I put my arm out for Syaoran, Mokona, the people following him, there are only three.
They stop, hesitant.
"Wait- we already found the children." I say, trying to keep my voice down, enough that Kyle won't hear it hopefully.
Syaoran starts.
"Already?" He says, eyebrows raised as Mokona hops into my arms.
"Yes," I say, looking to the villagers, guns not pointing at me but still held firmly and feeling fear catch my words in my throat. My brain replays the gunshot in my head.
"We got here earlier and came inside to get warm because we found a way across the water- the children are safe- we're trying to warm them up. I can take you to them." I say, words coming out in a rush as I hold up my hands, Mokona scrambling onto my shoulder, next to my neck, and hiding in my hair.
"Take us to them now." Says one of the men, pushing to the front, past Syaoran. His gun is pointed at the ground and I just hope it stays that way.
"Yes, please follow." Comes out my mouth unbidden and I hold my breath, gesturing for them to follow as I take the path back to the room I'd just been in.
When I reach the room the furniture has been pulled away and there is a small crowd of people scooping up children who are still fixated on the feather in Kurogane's hands. Fai is there and he grins.

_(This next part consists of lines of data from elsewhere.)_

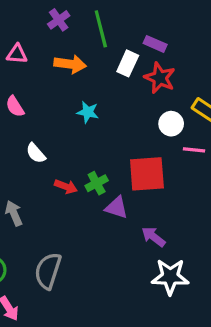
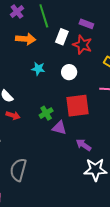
purple rectangle: (155, 44) -> (86, 24), moved
white circle: (171, 124) -> (69, 72), moved
red arrow: (66, 187) -> (13, 115), moved

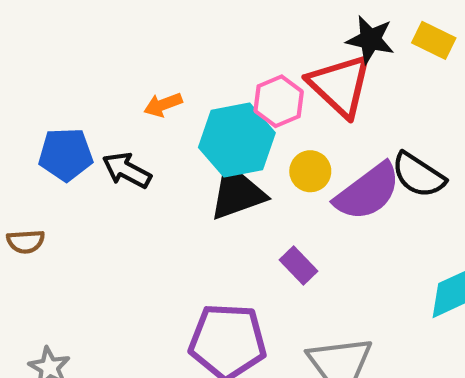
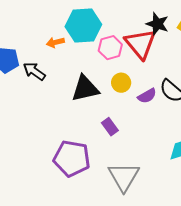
cyan hexagon: (237, 140) -> (83, 25), moved
purple semicircle: (368, 192) -> (147, 96), size x0.6

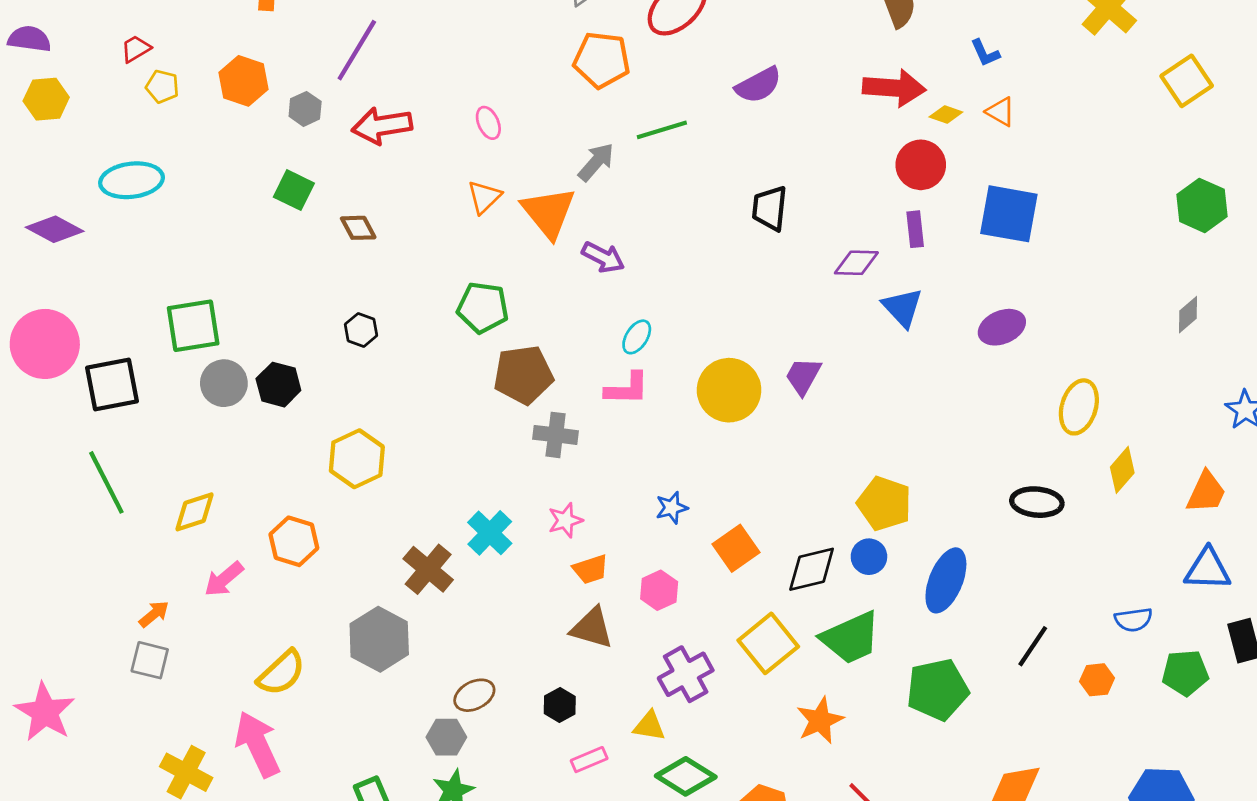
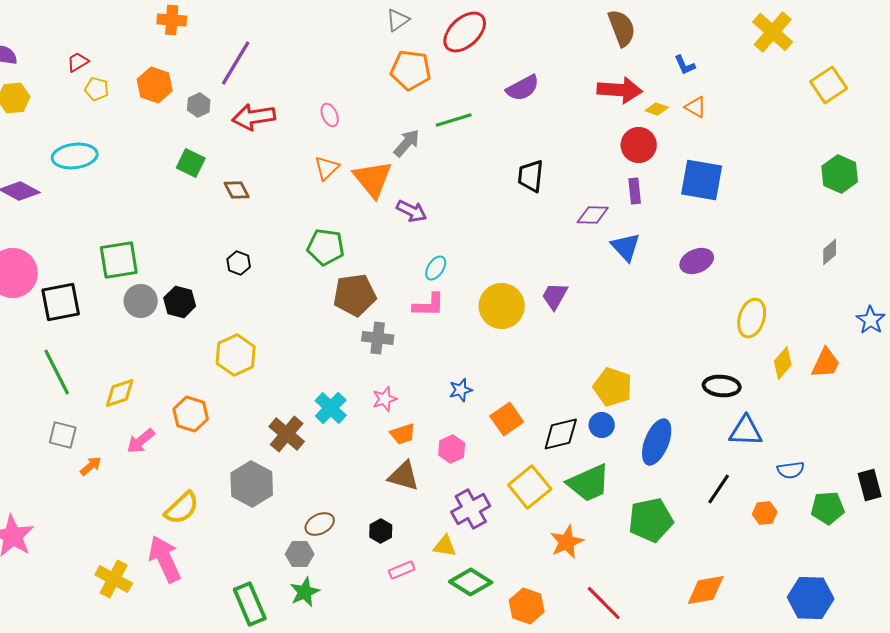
orange trapezoid: (1206, 492) -> (826, 363), moved
blue triangle: (1208, 569) -> (746, 431), moved
gray square: (150, 660) -> (63, 435), moved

"Ah- I'm glad that you didn't have to chase him all the way down. It's a very long set of stairs." He says.
I'm so relieved for more people to be here that I feel like I could kiss him despite the discomfort his proximity would give.
The men who had chased after Kyle pass me, no longer caring, and one of them clutches tightly to a child who blinks in surprise and then starts to cry loudly.

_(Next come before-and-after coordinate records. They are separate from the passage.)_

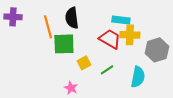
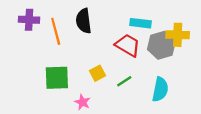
purple cross: (13, 17) -> (29, 20), moved
yellow cross: (130, 35) -> (178, 35), moved
green square: (64, 44) -> (57, 78), moved
gray hexagon: (157, 50) -> (161, 45), moved

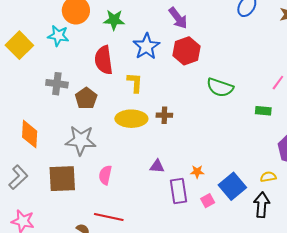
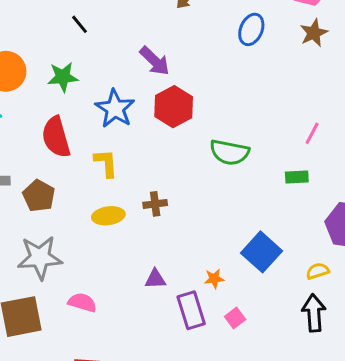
yellow ellipse: (131, 119) -> (108, 216), size x0.7
pink semicircle: (105, 175) -> (82, 302), turned 102
blue square: (232, 186) -> (262, 252), moved

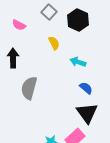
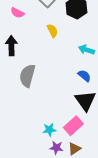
cyan arrow: (78, 62) -> (86, 50), moved

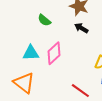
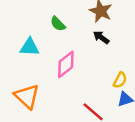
cyan triangle: (31, 53) -> (30, 47), moved

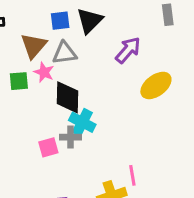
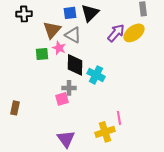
gray triangle: (65, 53) -> (73, 35), turned 36
yellow ellipse: (156, 85) -> (134, 33), moved
cyan cross: (82, 122) -> (96, 75), moved
gray cross: (70, 137) -> (69, 88), moved

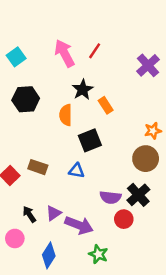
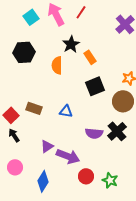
cyan square: (16, 57) -> (31, 17), moved
black square: (90, 140) -> (95, 86), moved
black arrow: (29, 214) -> (14, 135), moved
red circle: (124, 219) -> (86, 176), moved
green star: (98, 254) -> (110, 180), moved

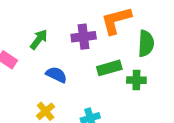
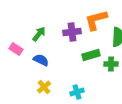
blue semicircle: (56, 75) -> (41, 60), moved

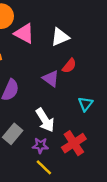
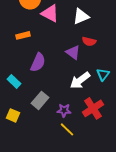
red semicircle: (69, 66) -> (89, 41), turned 64
white arrow: (45, 120) -> (80, 80), moved, turned 85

The castle shakes beneath us and silence reigns for a second as everyone looks down worriedly.
"We should leave quickly." Kurogane says, looking in the direction of the stairs. A few people near him nod and I let myself be swept up as people load children onto horses and hold them to themselves and then start walking to the entrance.
The sky is just beginning to lighten as we reach the other side of the river.

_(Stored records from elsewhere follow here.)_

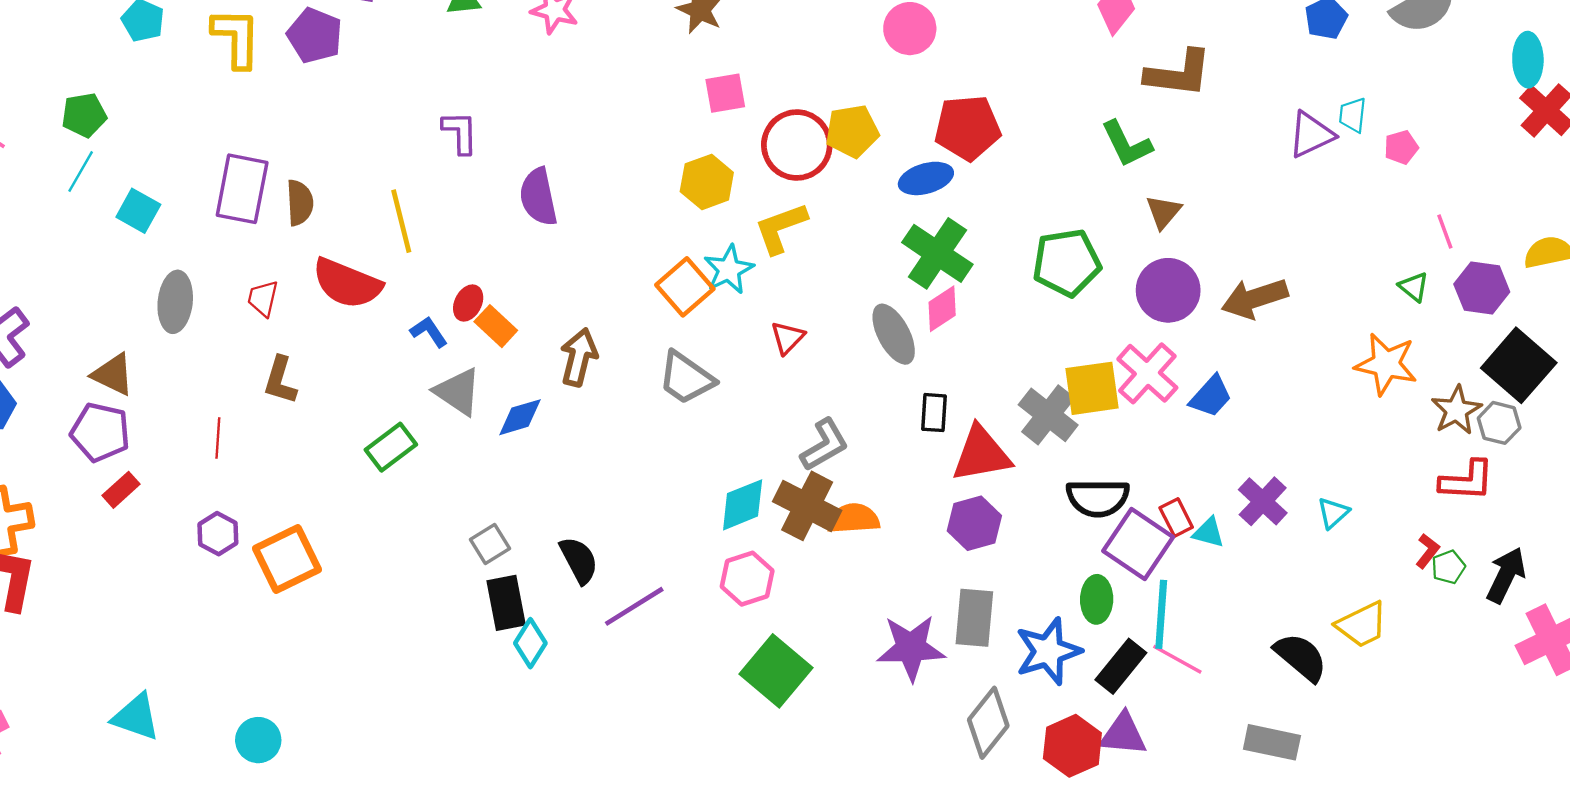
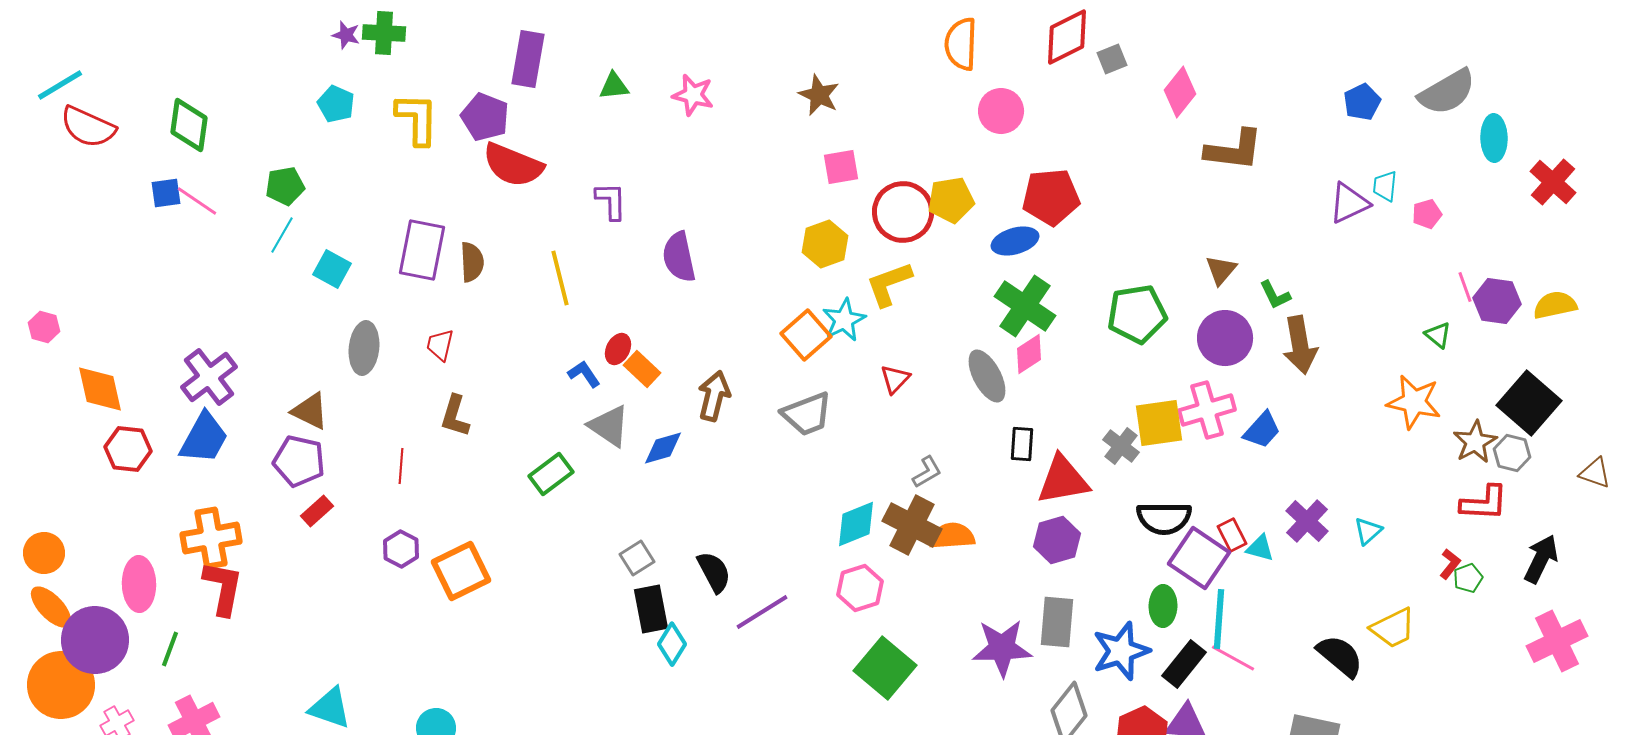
cyan ellipse: (1528, 60) -> (1494, 138), moved
green L-shape: (1127, 144) -> (1275, 295), moved, size x0.7
red semicircle: (347, 283) -> (513, 165), moved
purple hexagon: (1482, 288) -> (1497, 301), moved
brown arrow: (1255, 298) -> (1300, 345), turned -82
pink cross: (1147, 373) -> (1207, 410), turned 32
gray trapezoid: (686, 378) -> (807, 414), turned -56
gray cross: (1048, 415) -> (1121, 446), size x0.7
gray L-shape: (824, 445) -> (927, 472), size x0.7
black arrow: (1506, 575) -> (1541, 559), moved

The castle is trembling more now, visible in the dying moonlight and the first rays of sun as birds and bats scatter from it, shrieking into the early morning.
We watch as the building comes tumbling down, Kyle nowhere to be seen. Something in the water clicks and it rushes faster somehow, sweeping away the groaning rocks which fall into it as the castle shakes itself apart, rending until it is nothing but rubble, snow and a thin line of smoke.
The smoke stops.
Children cry. One person is sent to ride back to the village and tell people what happened and it quickly becomes everybody, children crowded onto horses and carried by the few parents and aunts and uncles who had come tonight on Grosum's request to find the children and the one who had taken them away for good. Some of the older ones walk, spell seemingly broken by the collapse they witnessed, task ended, blank eyed and withdrawn.
The one who rides ahead takes his son, glassy eyed and holding close to him, dirty and cold and hungry but finally, finally closer to home. His father promises to come back with as many horses as he can get.
We watch him disappear as we all take a slower speed.
The sun is rising, steady and clean and warm.
More than anything I look forwards to getting inside and getting warm again.
As we all go, villagers catching companionably, trying to involve our tired party in their celebration, overjoyed by finding their children who have been missing for so long, there is mention of a meal, a proper celebration, a welcoming home, some kind of reward, apologies for their suspicion.
"Where will you go next?" Is asked of me and I shrug, shivering a little despite the gentle warmth of the sun through the barren trees.
"Somewhere far away I'm sure. Hopefully somewhere warmer." I say.
It amuses the man I'm talking to. I don't remember his name or whatever else we've said.